Het hof verzoekt de Raad dan ook om een aanvullend onderzoek in te stellen en advies uit te brengen omtrent – in ieder geval – de volgende vragen:
1. Wat zijn naar verwachting de gevolgen van toewijzing van het verzoek van de man tot vervangende toestemming tot erkenning van [de minderjarige] voor de opvoedsituatie van [de minderjarige] , meer in het bijzonder voor de psychische toestand van de vrouw en haar vermogen om [de minderjarige] het benodigde stabiele opvoedingsklimaat te bieden?
2. Leiden de bevindingen naar aanleiding van het onderzoek naar vraag 1 tot de conclusie dat bij erkenning de belangen van de vrouw bij een ongestoorde verhouding met [de minderjarige] of de belangen van [de minderjarige] worden geschaad?

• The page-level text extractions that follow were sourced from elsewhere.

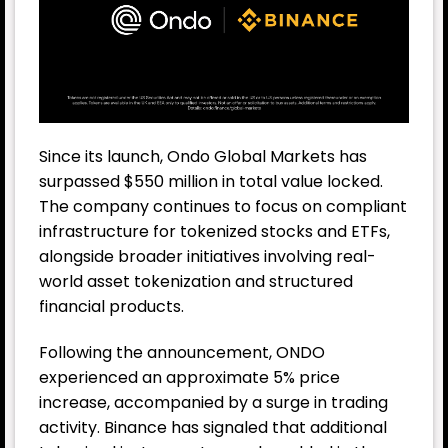
Since its launch, Ondo Global Markets has
surpassed $550 million in total value locked.
The company continues to focus on compliant
infrastructure for tokenized stocks and ETFs,
alongside broader initiatives involving real-
world asset tokenization and structured
financial products.
Following the announcement, ONDO
experienced an approximate 5% price
increase, accompanied by a surge in trading
activity. Binance has signaled that additional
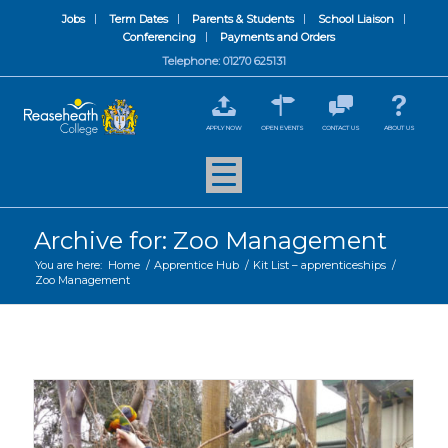
Jobs
Term Dates
Parents & Students
School Liaison
Conferencing
Payments and Orders
Telephone: 01270 625131
APPLY NOW
OPEN EVENTS
CONTACT US
ABOUT US
Archive for: Zoo Management
You are here:
Home
/
Apprentice Hub
/
Kit List – apprenticeships
/
Zoo Management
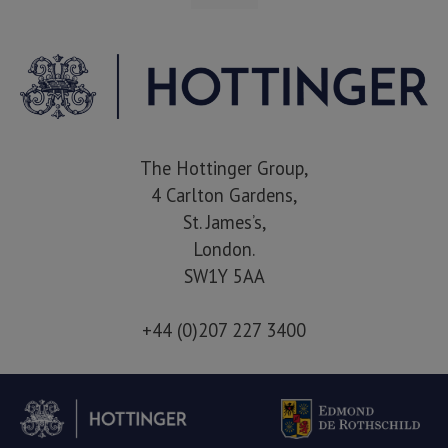
The Hottinger Group,
4 Carlton Gardens,
St. James’s,
London.
SW1Y 5AA
+44 (0)207 227 3400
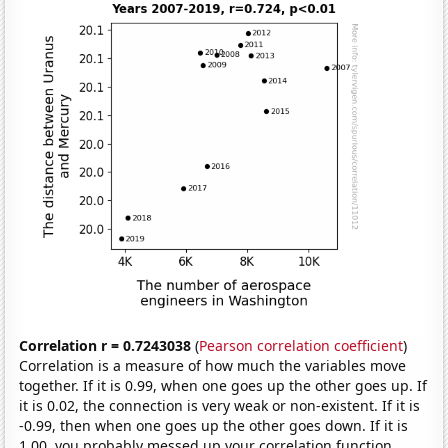
Correlation r = 0.7243038
(
Pearson correlation coefficient
)
Correlation is a measure of how much the variables move
together. If it is 0.99, when one goes up the other goes up. If
it is 0.02, the connection is very weak or non-existent. If it is
-0.99, then when one goes up the other goes down. If it is
1.00, you probably messed up your correlation function.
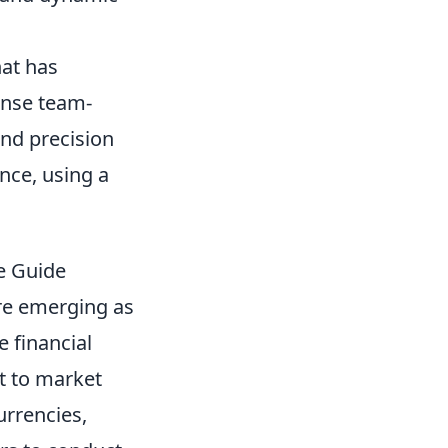
hat has
ense team-
and precision
nce, using a
e Guide
e emerging as
e financial
ct to market
urrencies,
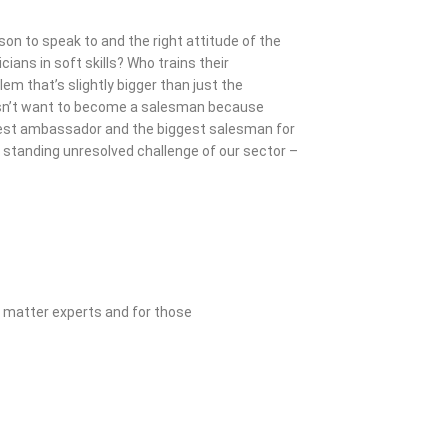
rson to speak to and the right attitude of the
cians in soft skills? Who trains their
em that’s slightly bigger than just the
esn’t want to become a salesman because
biggest ambassador and the biggest salesman for
 standing unresolved challenge of our sector –
t matter experts and for those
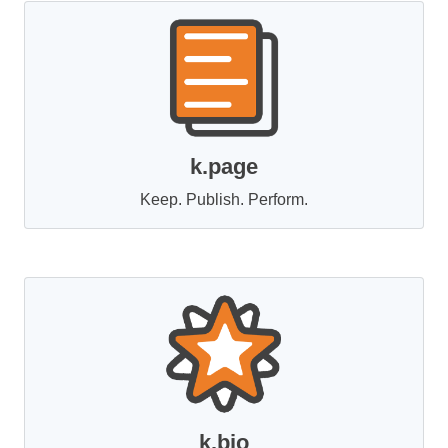
k.page
Keep. Publish. Perform.
k.bio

3. Hoe verhoudt zich het antwoord op vraag 2 tot het belang van de man bij erkenning van [de minderjarige] zoals hierboven weergegeven onder 4.3?
4. Zijn er overigens nog bijzonderheden te vermelden die in dit kader van belang zijn?
5. Zijn er mogelijkheden voor een omgangsregeling tussen [de minderjarige] en de man ?
6. Zijn er factoren die de omgang belemmeren? Zo ja, welke? Zijn deze factoren op te heffen, en zo ja, hoe en op welke termijn?
7. Hoe dient, in het geval er mogelijkheden zijn voor omgang, deze omgang qua vorm en frequentie, in het belang van [de minderjarige] vormgegeven te worden?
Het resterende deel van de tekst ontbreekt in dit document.